Seeking to provide perspective on the case, the Legal Information Institute at Cornell University said in a preview of the case that “the Court's decision in this case will have an enormous impact on anyone who uses or extends credit.”

If the Court upholds the Ninth Circuit's expansive definition of “willful,” the preview said, “lenders may be exposed to staggering liability and administrative costs.”

“If the Court chooses to adopt the narrower definition, consumers whose credit information has negatively affected their insurance, mortgage, or credit rates might not be notified that such an adverse action has occurred,” the preview added.

The cases before the court are Safeco Ins. v. Burr, and GEICO v. Edo, consolidated as No. 06-100.

A number of insurance company trade groups also filed friend of the court briefs, as did the Consumer Data Insurance Association.

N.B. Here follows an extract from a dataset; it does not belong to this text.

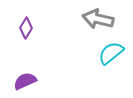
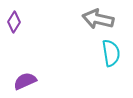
purple diamond: moved 12 px left, 6 px up
cyan semicircle: rotated 120 degrees clockwise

The CDIA brief said it is “vitally interested” in the outcome of this case because the Court of Appeals' “misstatement of the 'willfulness' standard subjects CDIA's members, and the members' clients, to unforeseen, staggering liability.”

In addition, the brief said, “the Court of Appeals' error in defining 'adverse action' in the insurance context subjects CDIA's members and their clients to exponentially increased administrative costs in preparing to respond to consumer inquiries that will result if the 'adverse action' notice provisions apply to millions of consumers who were not subject to any negative action because of consumer report information.”